Diagnosi di macroglobulinemia
Il sospetto di macroglobulinemia è possibile nei pazienti con sintomi di iperviscosità o altre manifestazioni tipiche, specialmente in presenza di anemia. Tuttavia, la malattia viene spesso diagnosticata accidentalmente, quando l'elettroforesi proteica rivela la proteina M e quando l'immunofiksatsii dimostra la sua appartenenza all'IGM. L'esame di laboratorio comprende una serie di test per la determinazione delle malattie delle plasmacellule, nonché la determinazione di crioglobuline, fattore reumatoide, agglutinine fredde, test di coagulazione e test di Coombs diretto.
Le manifestazioni tipiche sono l'anemia normocitica moderata, l'anemia normocromica, l'agglutinazione marcata e l'ESR molto alta. A volte ci sono leucopenia, linfocitosi relativa e trombocitopenia. Possono essere presenti crioglobuline, fattore reumatoide o agglutinine fredde. In presenza di agglutinazione a freddo, il test diretto di Coombs è generalmente positivo. Possono esserci vari disordini funzionali alla coagulazione e alle piastrine. In presenza di crioglobulinemia o di severa iperviscosità, le analisi del sangue di routine possono dare risultati falsi. Il livello di immunoglobuline normali è ridotto a metà dei pazienti.

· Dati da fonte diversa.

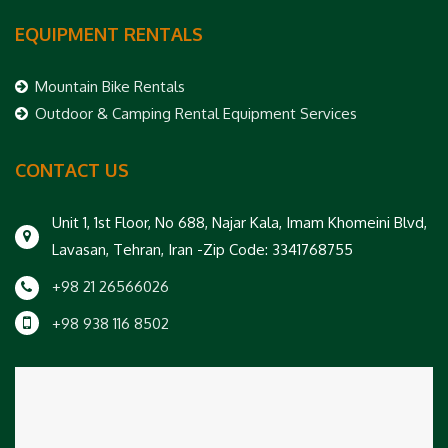
EQUIPMENT RENTALS
Mountain Bike Rentals
Outdoor & Camping Rental Equipment Services
CONTACT US
Unit 1, 1st Floor, No 688, Najar Kala, Imam Khomeini Blvd,
Lavasan, Tehran, Iran -Zip Code: 3341768755
+98 21 26566026
+98 938 116 8502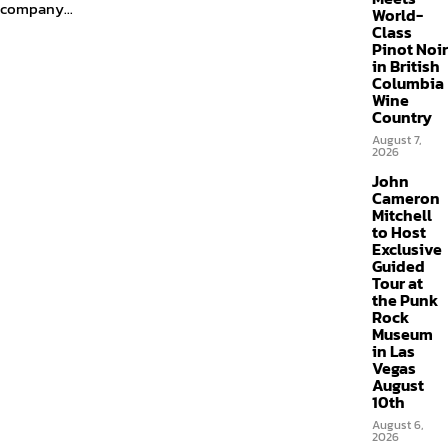
company...
World-
Class
Pinot Noir
in British
Columbia
Wine
Country
August 7,
2026
John
Cameron
Mitchell
to Host
Exclusive
Guided
Tour at
the Punk
Rock
Museum
in Las
Vegas
August
10th
August 6,
2026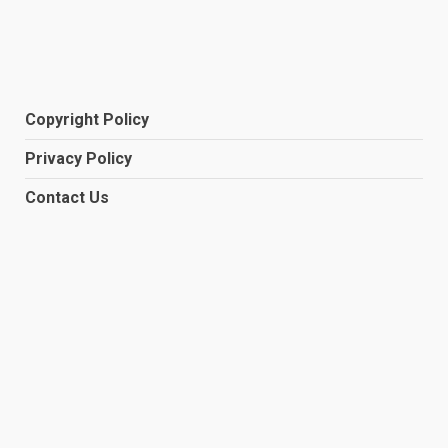
Copyright Policy
Privacy Policy
Contact Us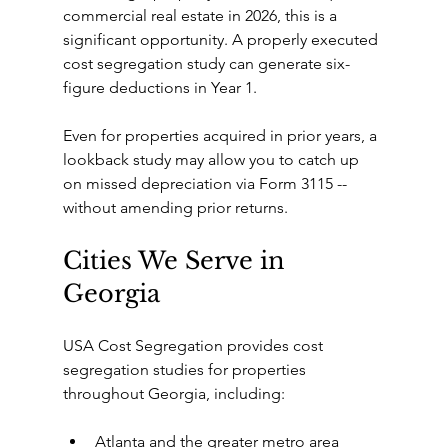
commercial real estate in 2026, this is a 
significant opportunity. A properly executed 
cost segregation study can generate six-
figure deductions in Year 1.
Even for properties acquired in prior years, a 
lookback study may allow you to catch up 
on missed depreciation via Form 3115 -- 
without amending prior returns.
Cities We Serve in 
Georgia
USA Cost Segregation provides cost 
segregation studies for properties 
throughout Georgia, including:
Atlanta and the greater metro area 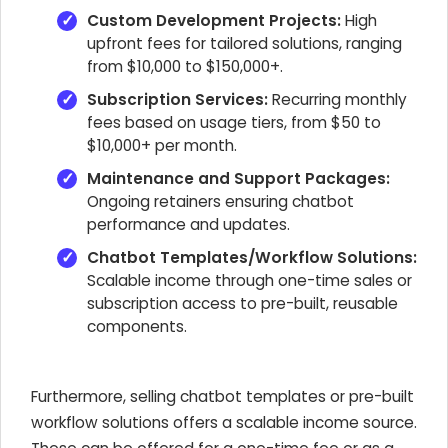
Custom Development Projects:
High
upfront fees for tailored solutions, ranging
from $10,000 to $150,000+.
Subscription Services:
Recurring monthly
fees based on usage tiers, from $50 to
$10,000+ per month.
Maintenance and Support Packages:
Ongoing retainers ensuring chatbot
performance and updates.
Chatbot Templates/Workflow Solutions:
Scalable income through one-time sales or
subscription access to pre-built, reusable
components.
Furthermore, selling chatbot templates or pre-built
workflow solutions offers a scalable income source.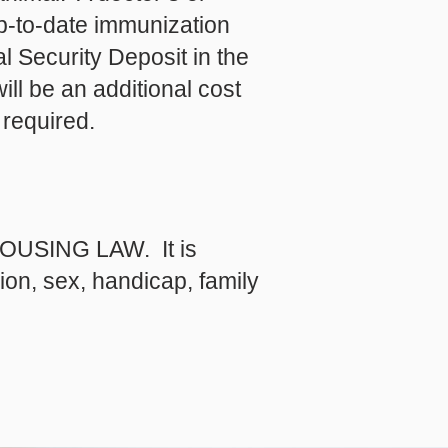
up-to-date immunization
l Security Deposit in the
ll be an additional cost
 required.
USING LAW. It is
gion, sex, handicap, family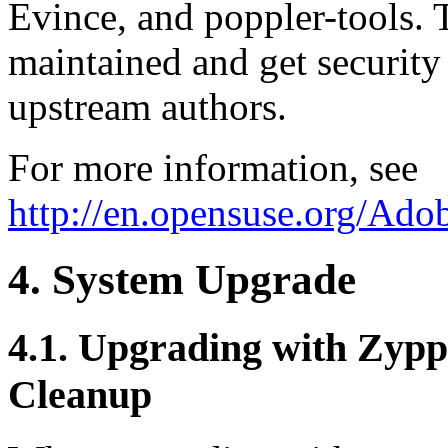
Evince, and poppler-tools. T
maintained and get securit
upstream authors.
For more information, see
http://en.opensuse.org/Ado
4. System Upgrade
4.1. Upgrading with Zyppe
Cleanup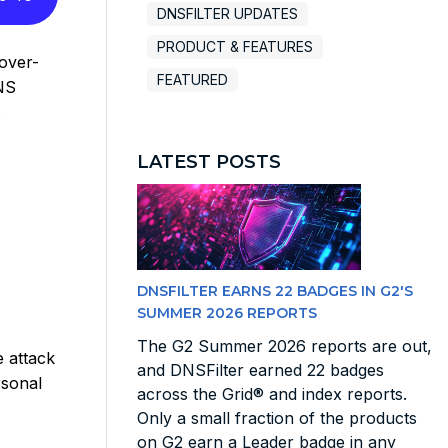
DNSFILTER UPDATES
PRODUCT & FEATURES
over-
FEATURED
NS
.
LATEST POSTS
DNSFILTER EARNS 22 BADGES IN G2'S
SUMMER 2026 REPORTS
The G2 Summer 2026 reports are out,
 attack
and DNSFilter earned 22 badges
rsonal
across the Grid® and index reports.
Only a small fraction of the products
on G2 earn a Leader badge in any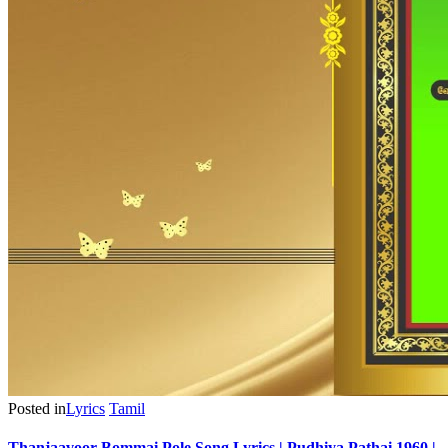
Posted in
Lyrics
Tamil
Thanjaavoor Bommai Pole Song Lyrics | Pudhiya Pathai 1960 |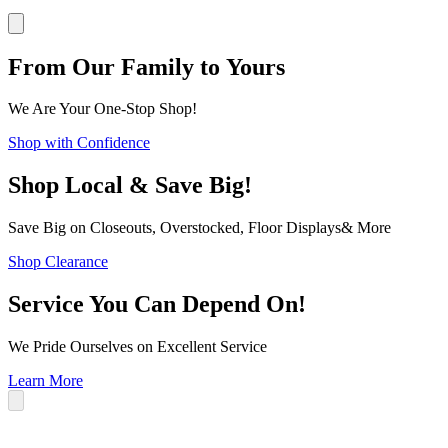
From Our Family to Yours
We Are Your One-Stop Shop!
Shop with Confidence
Shop Local & Save Big!
Save Big on Closeouts, Overstocked, Floor Displays& More
Shop Clearance
Service You Can Depend On!
We Pride Ourselves on Excellent Service
Learn More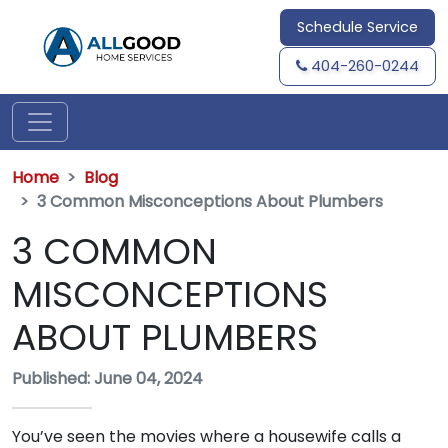
Schedule Service
404-260-0244
Home
Blog
3 Common Misconceptions About Plumbers
3 COMMON
MISCONCEPTIONS
ABOUT PLUMBERS
Published: June 04, 2024
You’ve seen the movies where a housewife calls a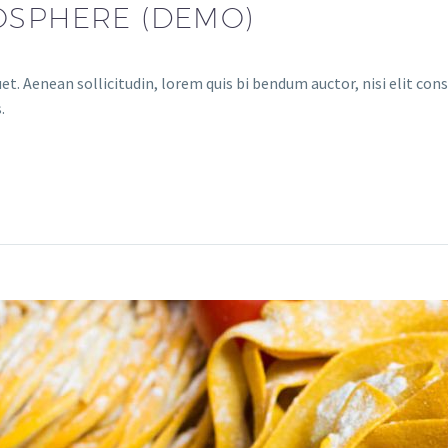
OSPHERE (DEMO)
et. Aenean sollicitudin, lorem quis bi bendum auctor, nisi elit cons
.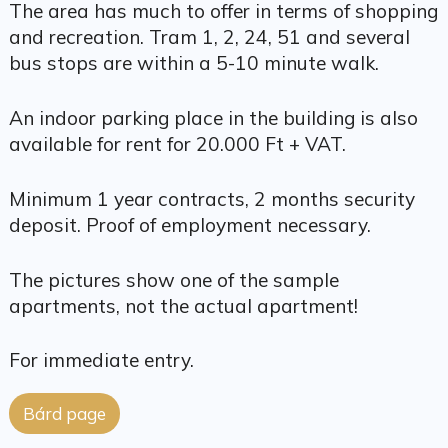
The area has much to offer in terms of shopping
and recreation. Tram 1, 2, 24, 51 and several
bus stops are within a 5-10 minute walk.
An indoor parking place in the building is also
available for rent for 20.000 Ft + VAT.
Minimum 1 year contracts, 2 months security
deposit. Proof of employment necessary.
The pictures show one of the sample
apartments, not the actual apartment!
For immediate entry.
Bárd page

L'elettroforesi con immunofissazione del concentrato di urina spesso dimostra la presenza di catene leggere monoclonali (di solito k), ma di solito non c'è una proteinuria pronunciata di Bens-Jones. Quando si studia il midollo osseo, viene rivelato un aumento del contenuto di plasmacellule di vario grado, linfociti, linfociti plasmacitoidi e mastociti. Periodicamente, il materiale PAS-positivo viene rilevato nelle cellule linfoidi. La biopsia del linfonodo viene eseguita in una normale immagine del midollo osseo e spesso mostra un quadro di linfoma diffuso, ben differenziato o linfoplasmocitico. La viscosità del siero è determinata a confermare l'iperviscosità, che di solito è maggiore di 4.0 (norma 1.4-1.8).
Trattamento della macroglobulinemia
Spesso, il trattamento della macroglobulinemia non è richiesto per molti anni. In presenza di iperviscosità il trattamento inizia con la plasmaferesi, che elimina rapidamente la violazione della coagulazione e dei disturbi neurologici. I corsi di plasmaferesi spesso devono essere ripetuti.
La terapia a lungo termine con agenti alchilanti orali è indicata allo scopo di ridurre i sintomi, ma può essere accompagnata da mielotossicità. Gli analoghi dei nucleosidi (fludarabina e 2-clorodeoxyadenosina) causano una risposta nella maggior parte dei pazienti di nuova diagnosi. L'uso di rituximab può ridurre la massa tumorale senza sopprimere l'emopoiesi normale.
Prognosi per macroglobulinemia
Il decorso della malattia è variabile con una sopravvivenza mediana di 7-10 anni. Età superiore a 60 anni, anemia, crioglobulinemia peggiora la prognosi per la sopravvivenza.